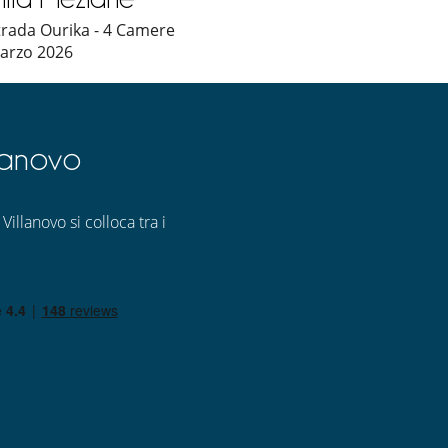
trada Ourika - 4 Camere
arzo 2026
lanovo
Villanovo si colloca tra i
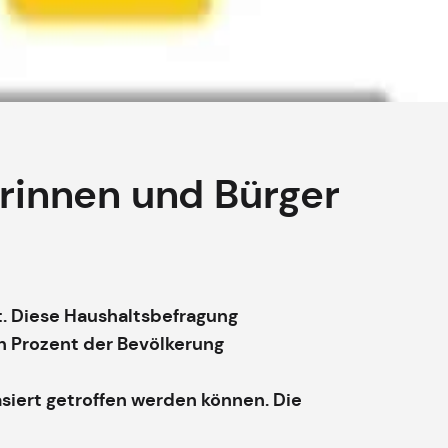
rinnen und Bürger
t. Diese Haushaltsbefragung
in Prozent der Bevölkerung
asiert getroffen werden können. Die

____________

Task statement ::
Would you retype the lines from the line containing "Villanovo si colloca tra i" to the final line of the entries above, exactly as given and without pictures?

Solution for this exercise ::
Villanovo si colloca tra i
rinnen und Bürger
t. Diese Haushaltsbefragung
in Prozent der Bevölkerung
asiert getroffen werden können. Die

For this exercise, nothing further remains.